В ту минуту снова послышался равномерный стук копыт и знакомый звук военной трубы. Приехали ландсдрагоны. Пан Субота, громко смеясь, выбежал во двор и поздоровался со знакомым капитаном.
— Пан капитан, поздно прибыли! — кричал он.
— А что случилось? — с тревогой спросил капитан. — Я сам боялся, чтобы не было какого конфликта.
— Да ничего, слава богу! — ответил пан. — Всё прошло, весь страх, вся злость, вся их упёртость — всё это была одна ошибка. Представьте себе!
И он начал капитану объяснять, в чём было дело. Капитан тоже рассмеялся.
— Ну, такого бы и выдумать нельзя! Вот уж фанатики! И ведь нахлебались же за это в прошлом году! Ну да ладно, пойду ещё пане ручку поцелую.
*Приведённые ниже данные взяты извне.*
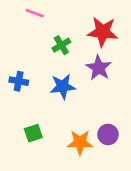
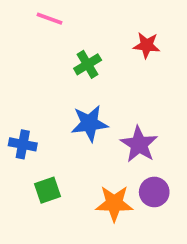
red star: (103, 32) -> (147, 45), size x0.6
purple star: (99, 68) -> (139, 144), moved
blue cross: (19, 81) -> (23, 144), moved

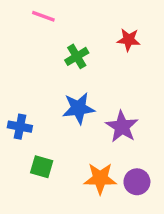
green square: (48, 190) -> (42, 167), turned 35
purple circle: (154, 192) -> (137, 182), moved

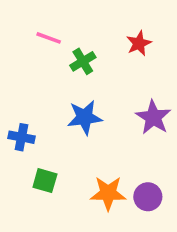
pink line: (43, 16) -> (49, 38), moved
red star: (129, 40) -> (139, 43), turned -30
purple star: (122, 127) -> (153, 117), moved

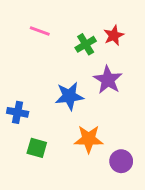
green cross: (83, 61) -> (86, 44), moved
purple star: (153, 117) -> (108, 80), moved
orange star: (108, 193) -> (89, 139), moved

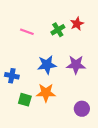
pink line: (40, 31) -> (27, 32), moved
purple star: (108, 80) -> (76, 65), moved, turned -30
orange star: (89, 139) -> (46, 93), moved

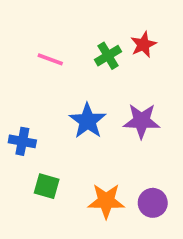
blue star: (47, 65) -> (88, 121), turned -30
orange star: (46, 93) -> (106, 201), moved

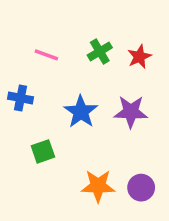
red star: (143, 44) -> (139, 57), moved
blue cross: (22, 141) -> (21, 98), moved
green square: (47, 186) -> (43, 151), moved, turned -35

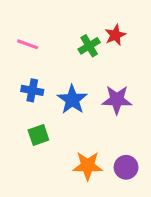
pink line: (46, 55) -> (28, 44), moved
red star: (139, 57) -> (115, 35), moved
blue cross: (21, 98) -> (32, 90), moved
— И я вам советую, пан капитан. Вашу роту велю тут немного угостить, раз уж зря приехала, и пусть возвращаются, а вы останьтесь у нас на сегодня. Всё равно вам это здесь в зачёт пойдёт.
— Хорошо, — сказал капитан, отдал соответствующее распоряжение своей роте и пошёл в дом.
Поздоровался с паней Суботовой, выпил кофе, который подала Галя, и только начал рассказывать городские новости, как служанка вошла и шепнула пану:
— Мужики пришли, пане.
— Какие мужики?
— Так, из села.
— Что хотят?
— Хотят поговорить с вельможным паном.
— Много их?
— Двое... или трое.
— Проси их сюда.
Через минуту вошли Яць Коваль и Степан Чапля, последний держал хлеб под мышкой.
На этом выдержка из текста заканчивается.